Where length(A) = is difference in number of bases between A allele and the reference and if this is zero the number of base mismatches between both sequences (thus for a SNP it would be 1, and for a simple insertion of 4 bases it would be 4).
This normalization intent to reduce the QD for longer INDEL variants.
B.)
Actually QD has a soft-limit value of 35. If the QD calculated with the formula above is larger than 35, which happens amongst the examples that you provide; then this value is discarded and we draw a random QD from a normal distribution with mean 30 and std.dev. 3. That in turn means that several runs on the same data could potentially return different QDs although all close enough to 30.
I'm afraid I can't answer the obvious question why 35/30/3 or why simply don't impose such a limit, perhaps another colleague of mine can add more to the discussion once is back from vacation.
Looking at the examples GVCF that have around here there is no AD in hom-ref call blocks and there is AD when there is some significant evidence for a concrete alternative allele (i.e. anything except <NON-REF>). Do you have an example of a GVCF variant block with no AD?
This is a bit more surprising to me... looking at those two very similar Info entries it seems strange that one would have it an the other not... it would be great if you could provide us with the full line that does not contain the QD and the steps to reproduce it (command and inputs focused on the problematic interval). This could be a bug.
Hi Valentin.
Thanks for the detailed response. I will try and post the entire line to help.
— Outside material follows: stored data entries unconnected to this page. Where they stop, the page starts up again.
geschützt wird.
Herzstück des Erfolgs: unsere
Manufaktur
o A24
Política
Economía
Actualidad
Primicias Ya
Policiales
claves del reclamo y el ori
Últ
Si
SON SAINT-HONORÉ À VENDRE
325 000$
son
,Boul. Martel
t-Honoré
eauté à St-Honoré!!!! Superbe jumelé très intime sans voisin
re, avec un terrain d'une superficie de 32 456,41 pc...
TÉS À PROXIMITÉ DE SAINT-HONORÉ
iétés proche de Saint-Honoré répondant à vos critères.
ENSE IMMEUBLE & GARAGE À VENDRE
I am curious what the answer is to the obvious 35/30/3 question. I also have sort of a custom situation where this formula might be of use. Is the colleague back who could answer this? Thank you.
Issue · Github
by Sheila
I'm not sure why the 35 cap; my guess is that this number was found empirically to work well for the purposes of variant filtering. The 30/3 part derives from 35 in that we want to introduce jitter into the value (to avoid having a huge pile of QDs of exactly 35) so that the annotation will behave well in VQSR, and again those specific numbers were probably found to work well to produce an adequate distribution of values.
@Geraldine_VdAuwera The link to VQSR seems to be probable. Thank you for the answer.